Détail du buste de M. Crucy réalisé par Jean de Bay (fils).
     Mathurin CRUCY. Pourquoi consacrer un article à cet architecte ? D'une part, parce qu'il est breton, d'autre part, parce qu'il a participé à modifier en profondeur l'urbanisme de sa ville natale.

     Né en 1749 dans une famille nantaise commerçant le bois de charpente, le jeune Mathurin se destine précocement à l'architecture. Il devient l'élève de Jean-Baptiste Ceineray, un autre architecte nantais, puis étudie à Paris. En 1774, l'année de la mort de Louis XV,  il remporte le Prix de Rome avec son projet de bains publics d'eau minérale inspirés des thermes romains, ce qui lui vaut le privilège de perfectionner son praxis à l'académie de France à Rome. Il y côtoie d'ailleurs Jacques Louis David. Puis il parcoure l'Italie, aux temps de de la découverte des vestiges antiques d'Herculanum et de Pompéi. Il revient à Nantes en 1779, porté par l'engouement pour l'architecture antique rompant radicalement avec l'esthétique rococo.




     Un an après, son maître J.B. Ceineray le nomme architecte-voyer de la ville de Nantes. Il se voit donc confier la mission d'embellir la ville. Comme son prédécesseur, il inscrit aussitôt son action dans le quartier de la Bourse et plus sporadiquement celui de Bouffay.
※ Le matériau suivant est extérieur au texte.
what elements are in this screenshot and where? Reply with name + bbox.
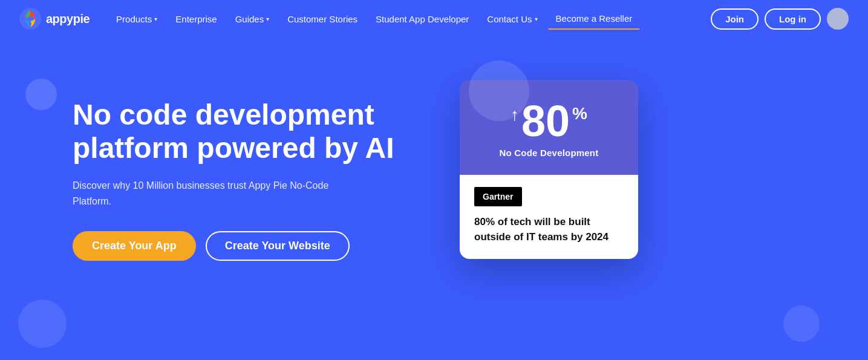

Il s'attèle également à la création du quartier Graslin. Et enfin, il s'agit d'élargir la ville à l'ouest.


LE THÉÂTRE GRASLIN
     Son premier chantier consiste à concevoir une place de spectacle majestueuse telle que désirée par J.J.L. Graslin, receveur général des fermes du roi à Nantes. Les plans dessinés, le sculpteur trouvé en la personne de l'autrichien D. Molknecht, les travaux débutent en 1786. Et le théâtre ouvre ses portes en 1788. Malheureusement, le théâtre est ravagé par un incendie en 1796 mais il est reconstruit avec le soutien de l'empereur Napoléon Ier à partir de 1811.

Détail du théâtre Graslin, 27.10.2012.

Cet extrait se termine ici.